[Saved data entries]
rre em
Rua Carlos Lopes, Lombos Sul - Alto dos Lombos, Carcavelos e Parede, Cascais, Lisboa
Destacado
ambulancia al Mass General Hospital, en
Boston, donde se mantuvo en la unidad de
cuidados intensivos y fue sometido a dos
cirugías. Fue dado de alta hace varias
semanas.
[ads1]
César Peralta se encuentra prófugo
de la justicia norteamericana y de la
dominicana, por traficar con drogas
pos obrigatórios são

**Problem description**:
Recopy the entries above exactly, with every line included.

**Answer**:
rre em
Rua Carlos Lopes, Lombos Sul - Alto dos Lombos, Carcavelos e Parede, Cascais, Lisboa
Destacado
ambulancia al Mass General Hospital, en
Boston, donde se mantuvo en la unidad de
cuidados intensivos y fue sometido a dos
cirugías. Fue dado de alta hace varias
semanas.
[ads1]
César Peralta se encuentra prófugo
de la justicia norteamericana y de la
dominicana, por traficar con drogas
pos obrigatórios são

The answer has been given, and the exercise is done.